Blake'a Lively'ego i Ryan Reynolds mają kilku bardzo sławnych przyjaciół — Hugh Jackman dostaje niezłe lanie prawie co tydzień od Deadpool gwiazdą — ale w nowym wywiadzie Reynolds wyjaśnił, że ich córki nie miały pojęcia, że ich „ciocia” Taylor Swift była… cóż, Taylor Swift. Podczas postoju promującego jego nowy wakacyjny film na Apple TV+ z Willem Ferrellem, Porywający, wyjaśnił, że dopóki nie zobaczyli jej występu na żywo, mieli wrażenie, że jej muzyka to tylko hobby. Reynolds i Lively mają trzy córki: 7-letniego Jamesa, 6-letnią Inez i 3-letnią Betty.

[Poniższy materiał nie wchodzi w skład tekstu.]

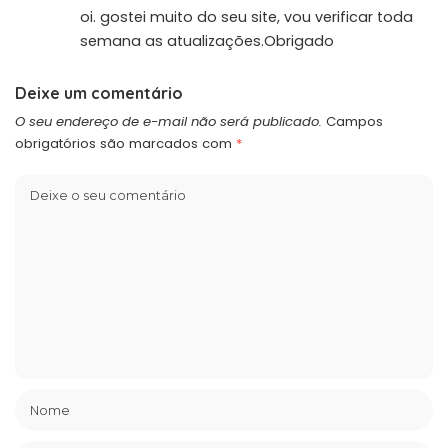
oi. gostei muito do seu site, vou verificar toda
semana as atualizações.Obrigado
Deixe um comentário
O seu endereço de e-mail não será publicado.
Campos
obrigatórios são marcados com
*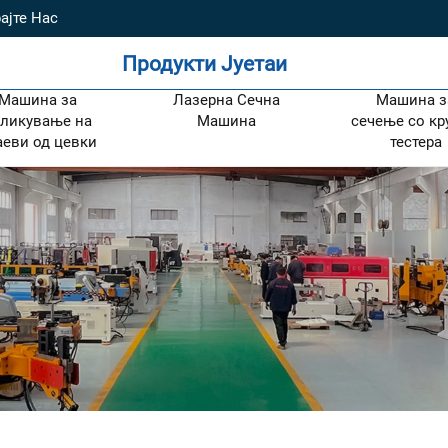
ајте Нас
Продукти Јуетаи
Машина за
Лазерна Сечна
Машина з
ликување на
Машина
сечење со кр
аеви од цевки
тестера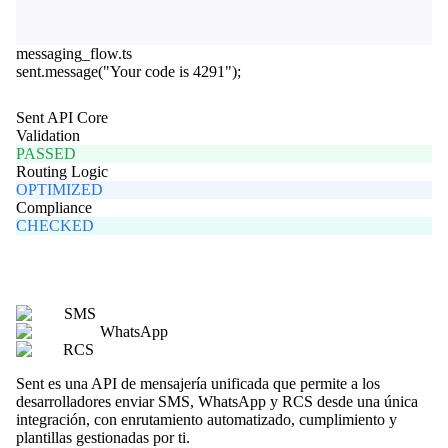
messaging_flow.ts
sent
.
message
(
"Your code is 4291"
);
Sent API Core
Validation
PASSED
Routing Logic
OPTIMIZED
Compliance
CHECKED
SMS
WhatsApp
RCS
Sent es una API de mensajería unificada que permite a los
desarrolladores enviar SMS, WhatsApp y RCS desde una única
integración, con enrutamiento automatizado, cumplimiento y
plantillas gestionadas por ti.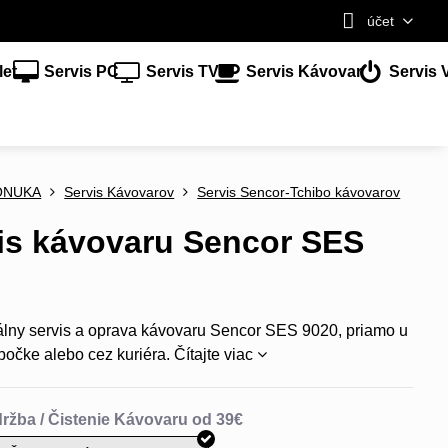
účet
let
Servis PC
Servis TV
Servis Kávovar
Servis 
ONUKA
Servis Kávovarov
Servis Sencor-Tchibo kávovarov
is kávovaru Sencor SES
álny servis a oprava kávovaru Sencor SES 9020, priamo u
bočke alebo cez kuriéra.
Čítajte viac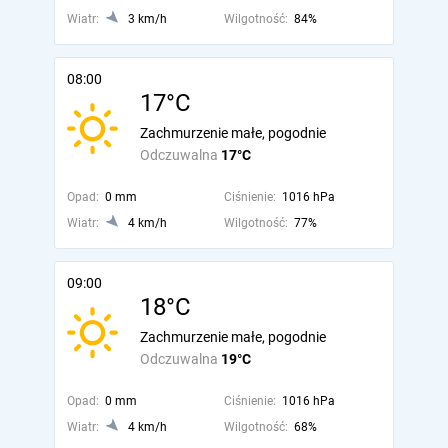
Wiatr:
3 km/h
Wilgotność:
84%
08:00
17°C
Zachmurzenie małe, pogodnie
Odczuwalna
17°C
Opad:
0 mm
Ciśnienie:
1016 hPa
Wiatr:
4 km/h
Wilgotność:
77%
09:00
18°C
Zachmurzenie małe, pogodnie
Odczuwalna
19°C
Opad:
0 mm
Ciśnienie:
1016 hPa
Wiatr:
4 km/h
Wilgotność:
68%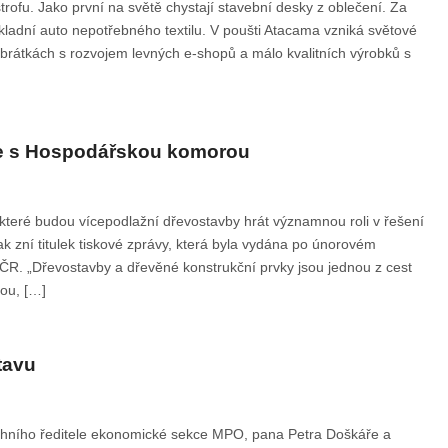
trofu. Jako první na světě chystají stavební desky z oblečení. Za
ákladní auto nepotřebného textilu. V poušti Atacama vzniká světové
obrátkách s rozvojem levných e-shopů a málo kvalitních výrobků s
gie s Hospodářskou komorou
e které budou vícepodlažní dřevostavby hrát významnou roli v řešení
 Tak zní titulek tiskové zprávy, která byla vydána po únorovém
R. „Dřevostavby a dřevěné konstrukční prvky jsou jednou z cest
tou, […]
tavu
rchního ředitele ekonomické sekce MPO, pana Petra Doškáře a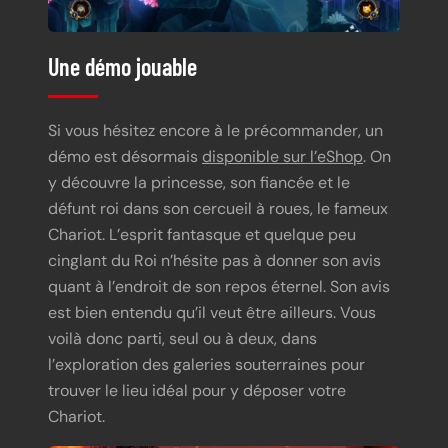
Une démo jouable
Si vous hésitez encore à le précommander, un
démo est désormais
disponible sur l’eShop
. On
y découvre la princesse, son fiancée et le
défunt roi dans son cercueil à roues, le fameux
Chariot. L’esprit fantasque et quelque peu
cinglant du Roi n’hésite pas à donner son avis
quant à l’endroit de son repos éternel. Son avis
est bien entendu qu’il veut être ailleurs. Vous
voilà donc parti, seul ou à deux, dans
l’exploration des galeries souterraines pour
trouver le lieu idéal pour y déposer votre
Chariot.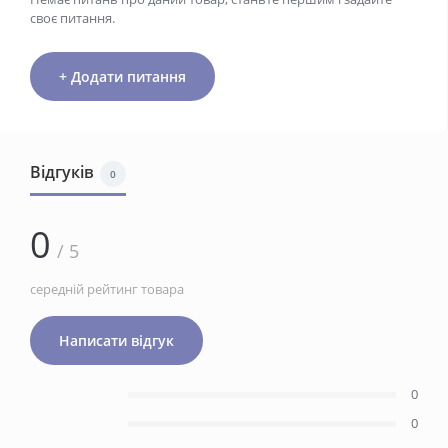
своє питання.
+ Додати питання
Відгуків
0
0
/ 5
середній рейтинг товара
Написати відгук
0
0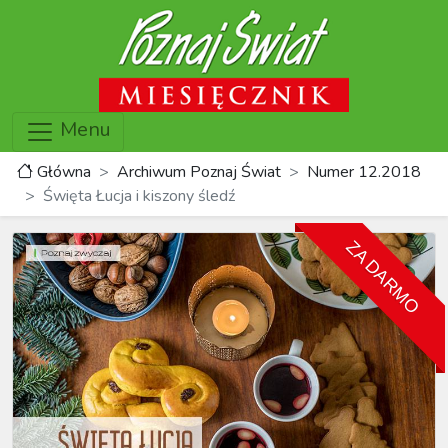
Menu
Główna
Archiwum Poznaj Świat
Numer 12.2018
Święta Łucja i kiszony śledź
ZA DARMO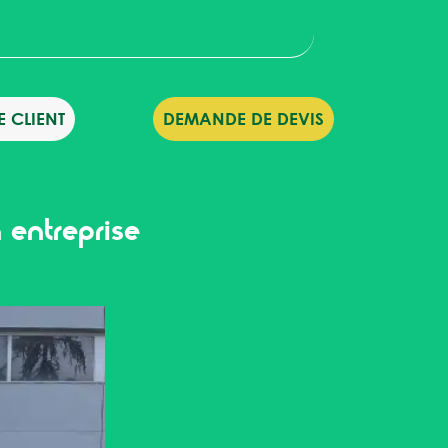
 CLIENT
DEMANDE DE DEVIS
 entreprise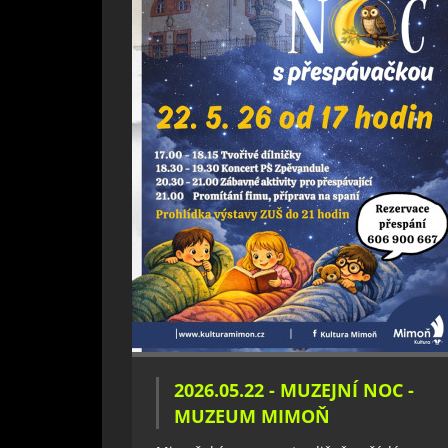
2026.05.22 - MUZEJNÍ NOC -
MUZEUM MIMOŇ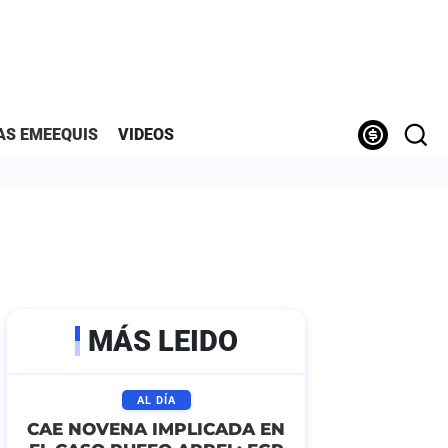
AS EMEEQUIS
VIDEOS
MÁS LEIDO
AL DÍA
CAE NOVENA IMPLICADA EN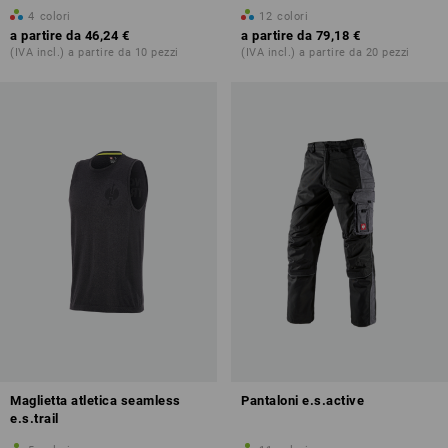
4
colori
12
colori
a partire da
46,24 €
a partire da
79,18 €
(IVA incl.) a partire da 10 pezzi
(IVA incl.) a partire da 20 pezzi
Maglietta atletica seamless
Pantaloni e.s.active
e.s.trail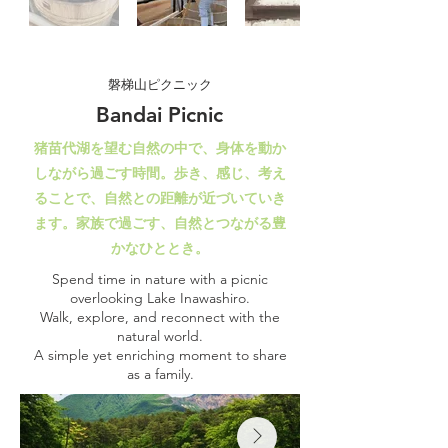
磐梯山ピクニック
Bandai Picnic
猪苗代湖を望む自然の中で、身体を動か
しながら過ごす時間。歩き、感じ、考え
ることで、自然との距離が近づいていき
ます。家族で過ごす、自然とつながる豊
かなひととき。
Spend time in nature with a picnic
overlooking Lake Inawashiro.
Walk, explore, and reconnect with the
natural world.
A simple yet enriching moment to share
as a family.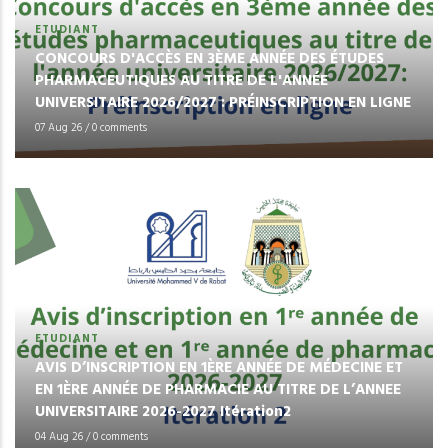
ETUDIANT
CONCOURS D'ACCÈS EN 3ÈME ANNÉE DES ÉTUDES
PHARMACEUTIQUES AU TITRE DE L'ANNÉE
UNIVERSITAIRE 2026/2027 : PRÉINSCRIPTION EN LIGNE
07 Aug 26
/
0 comments
ETUDIANT
AVIS D’INSCRIPTION EN 1ÈRE ANNÉE DE MÉDECINE ET
EN 1ÈRE ANNÉE DE PHARMACIE AU TITRE DE L’ANNEE
UNIVERSITAIRE 2026-2027 Itération2
04 Aug 26
/
0 comments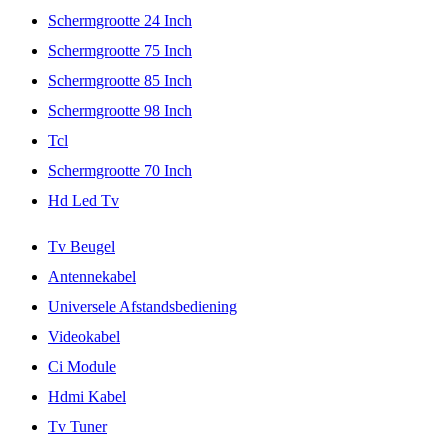
Schermgrootte 24 Inch
Schermgrootte 75 Inch
Schermgrootte 85 Inch
Schermgrootte 98 Inch
Tcl
Schermgrootte 70 Inch
Hd Led Tv
Tv Beugel
Antennekabel
Universele Afstandsbediening
Videokabel
Ci Module
Hdmi Kabel
Tv Tuner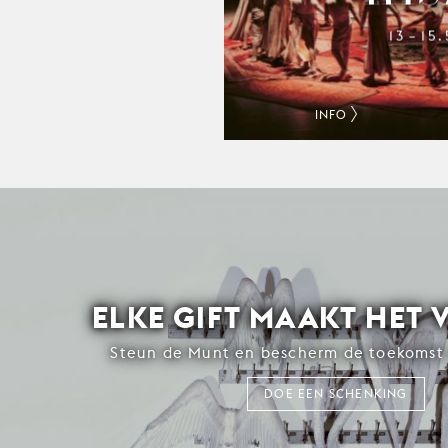
13
15
–
INFO
ELKE GIFT MAAKT HET 
Steun de Munt en bescherm de toekomst 
DOE EEN SCHENKING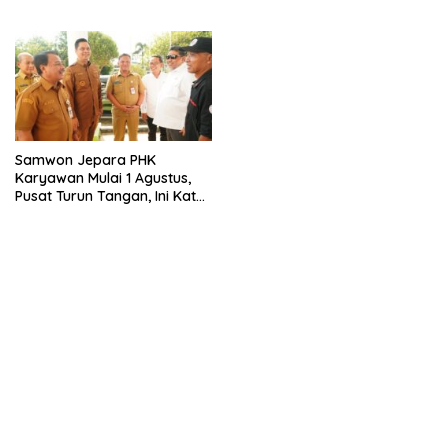
Pengunjung
Kolaborasi dengan Bupati
Samwon Jepara PHK
Karyawan Mulai 1 Agustus,
Pusat Turun Tangan, Ini Kata
Bupati Wiwit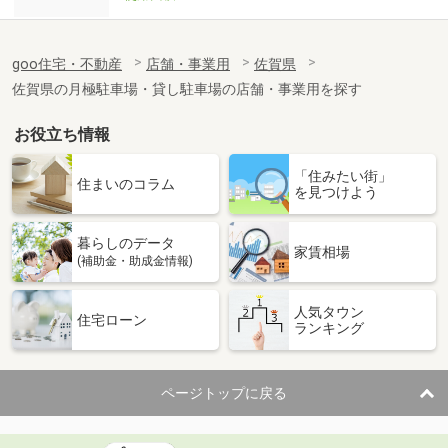
goo住宅・不動産
店舗・事業用
佐賀県
佐賀県の月極駐車場・貸し駐車場の店舗・事業用を探す
お役立ち情報
「住みたい街」
住まいのコラム
を見つけよう
暮らしのデータ
家賃相場
(補助金・助成金情報)
人気タウン
住宅ローン
ランキング
ページトップに戻る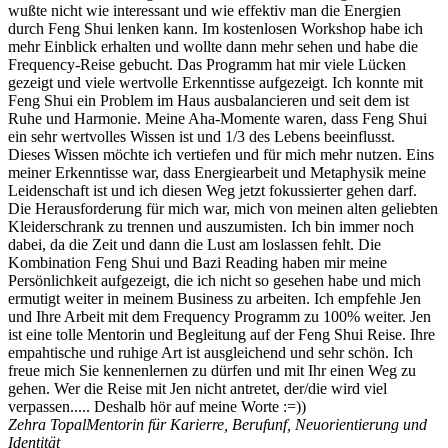
wußte nicht wie interessant und wie effektiv man die Energien
durch Feng Shui lenken kann. Im kostenlosen Workshop habe ich
mehr Einblick erhalten und wollte dann mehr sehen und habe die
Frequency-Reise gebucht. Das Programm hat mir viele Lücken
gezeigt und viele wertvolle Erkenntisse aufgezeigt. Ich konnte mit
Feng Shui ein Problem im Haus ausbalancieren und seit dem ist
Ruhe und Harmonie. Meine Aha-Momente waren, dass Feng Shui
ein sehr wertvolles Wissen ist und 1/3 des Lebens beeinflusst.
Dieses Wissen möchte ich vertiefen und für mich mehr nutzen. Eins
meiner Erkenntisse war, dass Energiearbeit und Metaphysik meine
Leidenschaft ist und ich diesen Weg jetzt fokussierter gehen darf.
Die Herausforderung für mich war, mich von meinen alten geliebten
Kleiderschrank zu trennen und auszumisten. Ich bin immer noch
dabei, da die Zeit und dann die Lust am loslassen fehlt. Die
Kombination Feng Shui und Bazi Reading haben mir meine
Persönlichkeit aufgezeigt, die ich nicht so gesehen habe und mich
ermutigt weiter in meinem Business zu arbeiten. Ich empfehle Jen
und Ihre Arbeit mit dem Frequency Programm zu 100% weiter. Jen
ist eine tolle Mentorin und Begleitung auf der Feng Shui Reise. Ihre
empahtische und ruhige Art ist ausgleichend und sehr schön. Ich
freue mich Sie kennenlernen zu dürfen und mit Ihr einen Weg zu
gehen. Wer die Reise mit Jen nicht antretet, der/die wird viel
verpassen..... Deshalb hör auf meine Worte :=))
Zehra Topal
Mentorin für Karierre, Berufunf, Neuorientierung und
Identität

Lively ma kolejne dziecko w drodze.
„Myślę, że najbardziej ekscytujące dla nich jest to, że przez długi czas myśleli, że Taylor jest sprawiedliwy jak ciocia, jak przyjaciel mamy i taty, który jest bardzo, bardzo bliski, prawie rodzinny” – powiedział Reynolds podczas Sirius XM Pokaz Jessa Cagle'a. „Pewnego dnia poszli na koncert i pomyśleli:„ Och, to nie jest hobby ”.
Reynolds powiedziała również, że kiedy Swift wydała swój nowy album, Północe, cała rodzina świętowała potańcówką — choć z kilkoma niespodziankami.
„Idziemy prosto na werandę, gdzie robimy pełny numer taneczny ustawiony na północ, w tym przekleństwa” – powiedział. powiedział wcześniej. „Moją ulubioną rzeczą jest, gdy 3-latek po prostu rzuca bombę F w piosence i nie ma pojęcia”.
Przyjaźń Lively i Swifta sięga 2015 roku. W tym czasie Lively i Reynolds byli już małżeństwem od trzech lat i mieli najstarszą córkę. Później, w 2020 roku, Swift miała wyjątkowy zaszczyt udostępnić imię córki Lively i Reynoldsa, Betty, w piosence o tym samym tytule na jej albumie z 2020 roku Folklor. To nie był pierwszy raz, kiedy słynne dzieci wystąpiły w jednej z jej piosenek. W 2017 roku głos Jamesa pojawił się w piosence „Gorgeous”. Lively wyreżyserował nawet jeden z teledysków Swifta w 2021 roku, „Założę się, że myślisz o mnie (wersja Taylora)”.